Donald Trump’s unilateral effort to reshape election processes is an attempt to “short-circuit Congress’s deliberative process by executive order,” a federal judge in Washington, D.C. wrote Thursday afternoon.
In a 120-page opinion, U.S. District Judge Colleen Kollar-Kotelly blocked the Trump administration from requiring proof of citizenship to register to vote and ordering that election officials “assess” the citizenship of anyone who receives public assistance before allowing them to register. She also barred the Election Assistance Commission from withholding federal funding from states that did not comply with the order.
“Our Constitution entrusts Congress and the States—not the President—with the authority to regulate federal elections,” she wrote. “No statutory delegation of authority to the Executive Branch permits the President to short-circuit Congress’s deliberative process by executive order.”
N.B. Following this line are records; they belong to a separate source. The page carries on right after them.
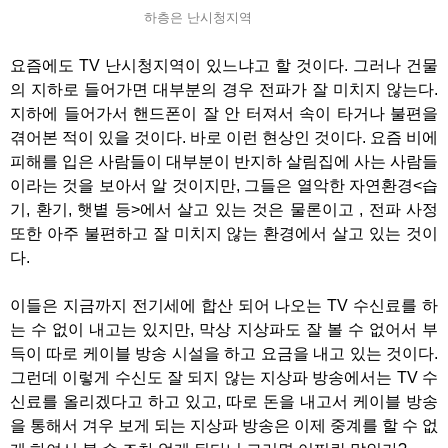
하층은 난시청지역
요즘에도 TV 난시청지역이 있느냐고 할 것이다. 그러나 건물
의 지하로 들어가면 대부분의 경우 전파가 잘 미치지 않는다.
지하에 들어가서 핸드폰이 잘 안 터져서 속이 타거나 불편을
겪어본 적이 있을 것이다. 바로 이런 현상인 것이다. 요즘 비에
피해를 입은 사람들이 대부분이 반지하 살림집에 사는 사람들
이라는 것을 보아서 알 것이지만, 그들은 열악한 자연환경<습
기, 환기, 햇볕 등>에서 살고 있는 것은 물론이고 , 전파 사정
또한 아주 불편하고 잘 미치지 않는 환경에서 살고 있는 것이
다.
이들은 지금까지 전기세에 합산 되어 나오는 TV 수신료를 하
는 수 없이 내고는 있지만, 막상 지상파도 잘 볼 수 없어서 부
득이 따로 케이블 방송 시설을 하고 요금을 내고 있는 것이다.
그런데 이렇게 수신도 잘 되지 않는 지상파 방송에서는 TV 수
신료를 올리겠다고 하고 있고, 따로 돈을 내고서 케이블 방송
을 통해서 겨우 보게 되는 지상파 방송은 이제 중계를 할 수 없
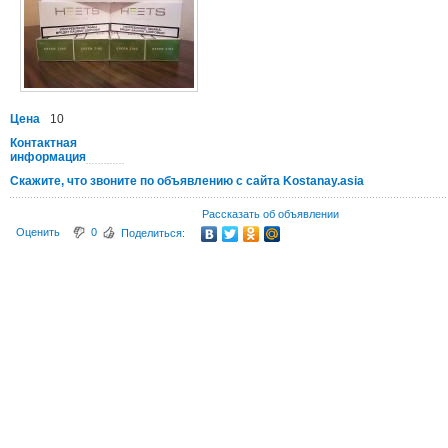
Цена
10
Контактная
информация
Скажите, что звоните по объявлению с сайта Kostanay.asia
Рассказать об объявлении
Оценить
0
Поделиться:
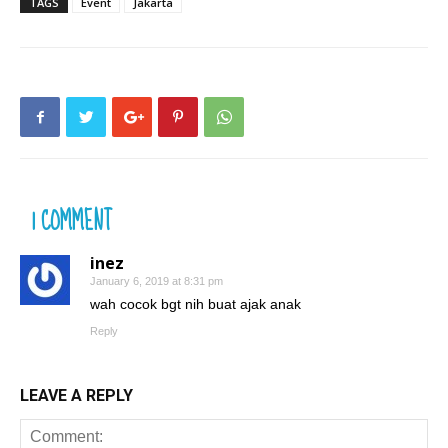
TAGS
Event
Jakarta
1 COMMENT
inez
January 6, 2019 at 8:31 pm
wah cocok bgt nih buat ajak anak
Reply
LEAVE A REPLY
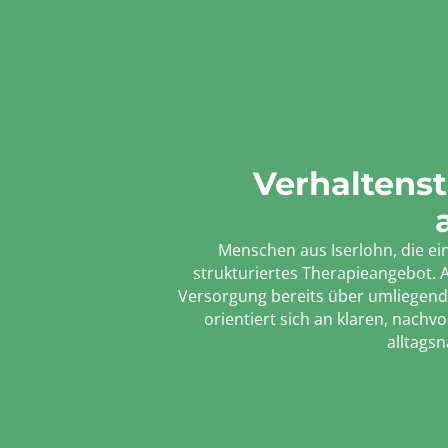
Verhaltenst
Menschen aus Iserlohn, die ein
strukturiertes Therapieangebot. A
Versorgung bereits über umliegende
orientiert sich an klaren, nachv
alltagsn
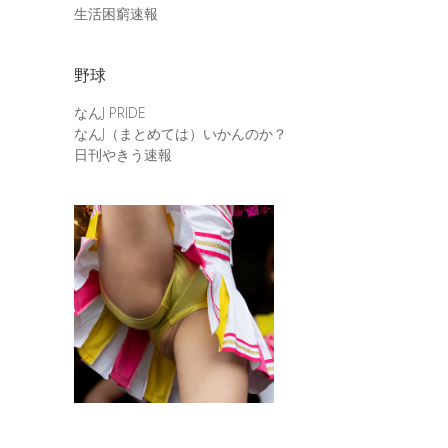
生活困窮速報
野球
なんJ PRIDE
なんJ（まとめては）いかんのか？
日刊やきう速報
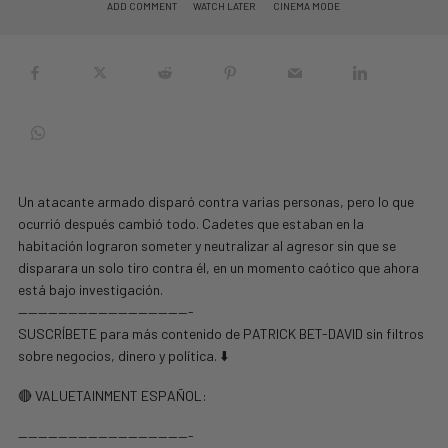
ADD COMMENT
WATCH LATER
CINEMA MODE
Un atacante armado disparó contra varias personas, pero lo que
ocurrió después cambió todo. Cadetes que estaban en la
habitación lograron someter y neutralizar al agresor sin que se
disparara un solo tiro contra él, en un momento caótico que ahora
está bajo investigación.
—————————————————-
SUSCRÍBETE para más contenido de PATRICK BET-DAVID sin filtros
sobre negocios, dinero y política. ⬇️
🔴 VALUETAINMENT ESPAÑOL:
—————————————————-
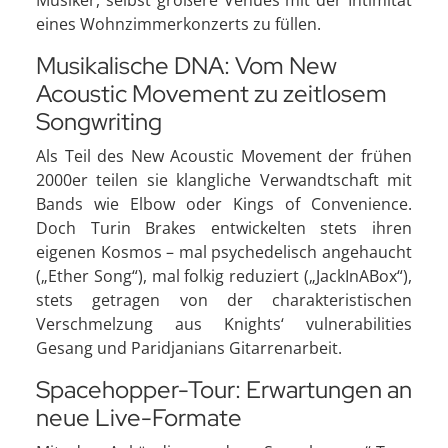
Musiker, selbst größere Venues mit der Intimität
eines Wohnzimmerkonzerts zu füllen.
Musikalische DNA: Vom New
Acoustic Movement zu zeitlosem
Songwriting
Als Teil des New Acoustic Movement der frühen
2000er teilen sie klangliche Verwandtschaft mit
Bands wie Elbow oder Kings of Convenience.
Doch Turin Brakes entwickelten stets ihren
eigenen Kosmos – mal psychedelisch angehaucht
(„Ether Song“), mal folkig reduziert („JackInABox“),
stets getragen von der charakteristischen
Verschmelzung aus Knights‘ vulnerabilities
Gesang und Paridjanians Gitarrenarbeit.
Spacehopper-Tour: Erwartungen an
neue Live-Formate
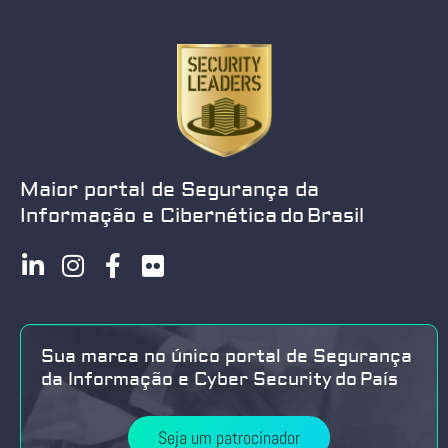
Maior portal de Segurança da
Informação e Cibernética do Brasil
Sua marca no único portal de Segurança
da Informação e Cyber Security do País
Seja um patrocinador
After Trump issued an executive order last month “preserving and protecting the integrity of American elections,” three separate lawsuits were filed in the D.C. federal court to challenge the policy, including lawsuits filed by the Democratic National Committee (with New York Sen. Charles Schumer and Rep. Hakeem Jeffries), the League of United Latin American Citizens and National Association for the Advancement of Colored People.
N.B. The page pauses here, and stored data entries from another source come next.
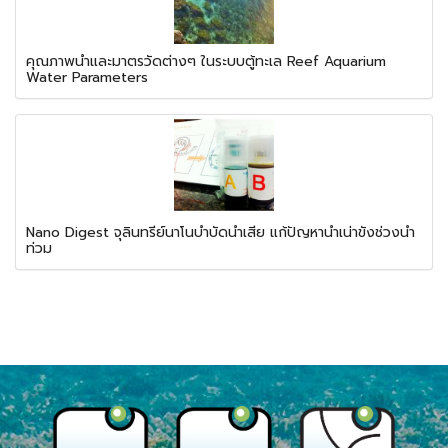
คุณภาพน้ำและมาตรวัดต่างๆ ในระบบตู้ทะเล Reef Aquarium
Water Parameters
Nano Digest จุลินทรีย์นาโนบำบัดน้ำเสีย แก้ปัญหาน้ำเน่าขังช่วงน้ำ
ท่วม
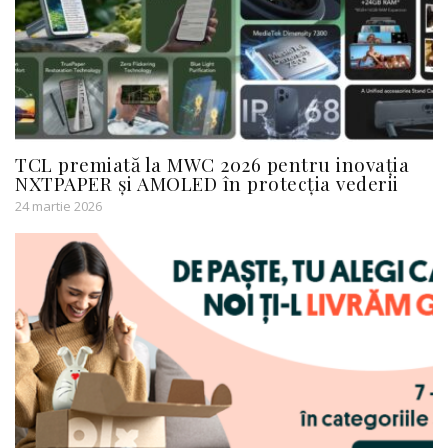
TCL premiată la MWC 2026 pentru inovația
NXTPAPER și AMOLED în protecția vederii
24 martie 2026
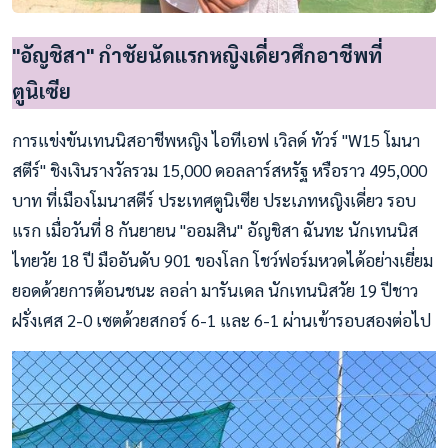
"อัญชิสา" กำชัยนัดแรกหญิงเดี่ยวศึกอาชีพที่
ตูนิเซีย
การแข่งขันเทนนิสอาชีพหญิง ไอทีเอฟ เวิลด์ ทัวร์ "W15 โมนา
สตีร์" ชิงเงินรางวัลรวม 15,000 ดอลลาร์สหรัฐ หรือราว 495,000
บาท ที่เมืองโมนาสตีร์ ประเทศตูนิเซีย ประเภทหญิงเดี่ยว รอบ
แรก เมื่อวันที่ 8 กันยายน "ออมสิน" อัญชิสา ฉันทะ นักเทนนิส
ไทยวัย 18 ปี มืออันดับ 901 ของโลก โชว์ฟอร์มหวดได้อย่างเยี่ยม
ยอดด้วยการต้อนชนะ ลอล่า มารันเดล นักเทนนิสวัย 19 ปีชาว
ฝรั่งเศส 2-0 เซตด้วยสกอร์ 6-1 และ 6-1 ผ่านเข้ารอบสองต่อไป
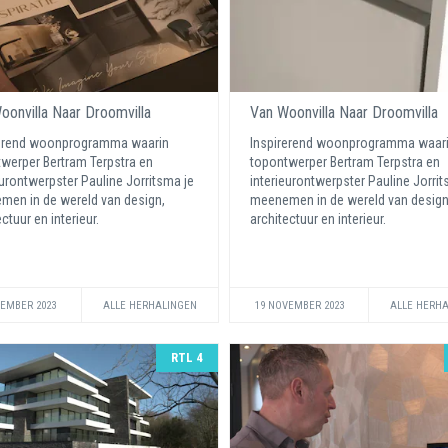
oonvilla Naar Droomvilla
Van Woonvilla Naar Droomvilla
rerend woonprogramma waarin
Inspirerend woonprogramma waar
werper Bertram Terpstra en
topontwerper Bertram Terpstra en
eurontwerpster Pauline Jorritsma je
interieurontwerpster Pauline Jorrit
en in de wereld van design,
meenemen in de wereld van design
ctuur en interieur.
architectuur en interieur.
VEMBER 2023
ALLE HERHALINGEN
19 NOVEMBER 2023
ALLE HERH
RTL 4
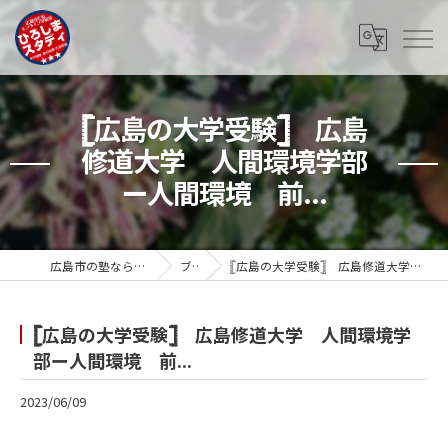
𓊈広島の大学受験𓊉 広島
修道大学 人間環境学部
ー人間環境 前...
広島市の塾ならひろしまスタディ
ブログ
𓊈広島の大学受験𓊉 広島修道大学 人間環境学部ー人間環境 前...
𓊈広島の大学受験𓊉 広島修道大学 人間環境学
部ー人間環境 前...
2023/06/09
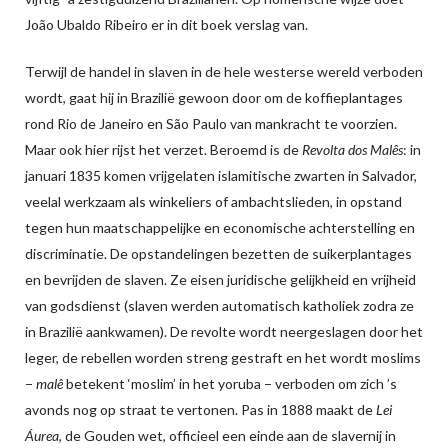
João Ubaldo Ribeiro er in dit boek verslag van.
Terwijl de handel in slaven in de hele westerse wereld verboden
wordt, gaat hij in Brazilië gewoon door om de koffieplantages
rond Rio de Janeiro en São Paulo van mankracht te voorzien.
Maar ook hier rijst het verzet. Beroemd is de
Revolta dos Malês
: in
januari 1835 komen vrijgelaten islamitische zwarten in Salvador,
veelal werkzaam als winkeliers of ambachtslieden, in opstand
tegen hun maatschappelijke en economische achterstelling en
discriminatie. De opstandelingen bezetten de suikerplantages
en bevrijden de slaven. Ze eisen juridische gelijkheid en vrijheid
van godsdienst (slaven werden automatisch katholiek zodra ze
in Brazilië aankwamen). De revolte wordt neergeslagen door het
leger, de rebellen worden streng gestraft en het wordt moslims
−
malê
betekent ‘moslim’ in het yoruba − verboden om zich ’s
avonds nog op straat te vertonen. Pas in 1888 maakt de
Lei
Áurea
, de Gouden wet, officieel een einde aan de slavernij in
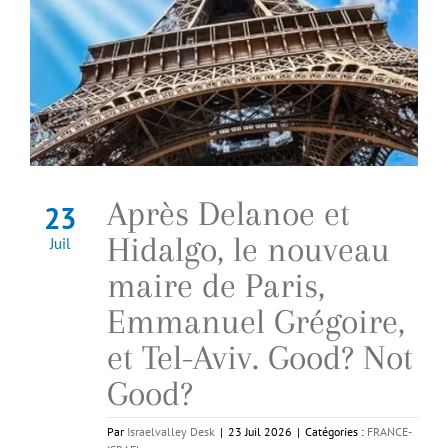
Après Delanoe et
23
Hidalgo, le nouveau
Juil
maire de Paris,
Emmanuel Grégoire,
et Tel-Aviv. Good? Not
Good?
Par
Israelvalley Desk
|
23 Juil 2026
|
Catégories :
FRANCE-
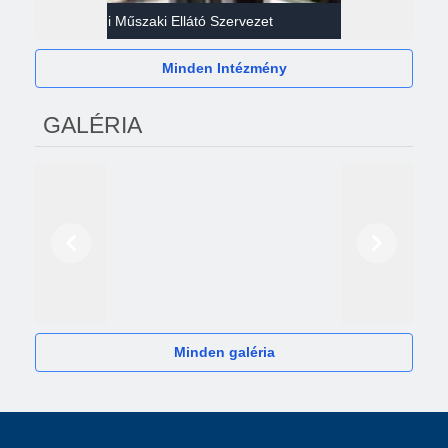
Gazdasági Műszaki Ellátó Szervezet
Héví
Minden Intézmény
GALÉRIA
Előző
Következő
2024
Minden galéria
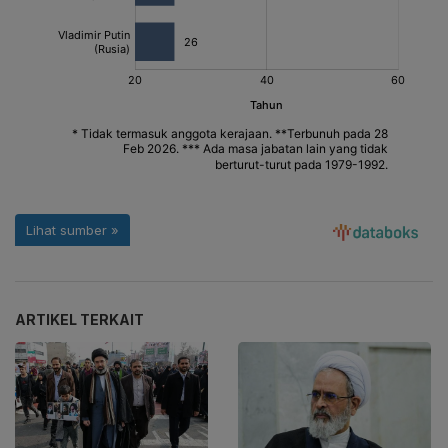
ARTIKEL TERKAIT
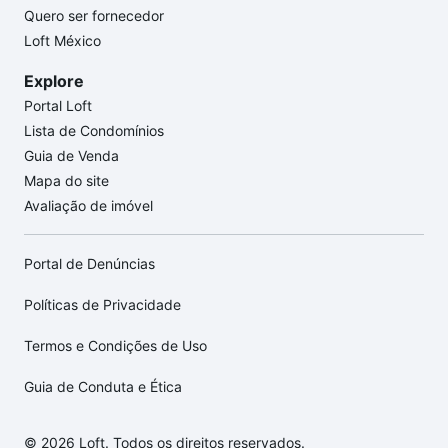
Quero ser fornecedor
Loft México
Explore
Portal Loft
Lista de Condomínios
Guia de Venda
Mapa do site
Avaliação de imóvel
Portal de Denúncias
Políticas de Privacidade
Termos e Condições de Uso
Guia de Conduta e Ética
© 2026 Loft. Todos os direitos reservados.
“These consolidated cases are about the separation of powers,” Judge Kollar-Kotelly wrote.
She concluded that Trump’s unilateral effort to reshape elections exceeds his own authority, noting that the Department of Justice “offered almost no defense of the President’s order.”
If Trump wishes to reform election processes, she wrote, Congress would be the appropriate branch to do so, adding Congress is “currently debating legislation that would effect many of the changes the President purports to order.”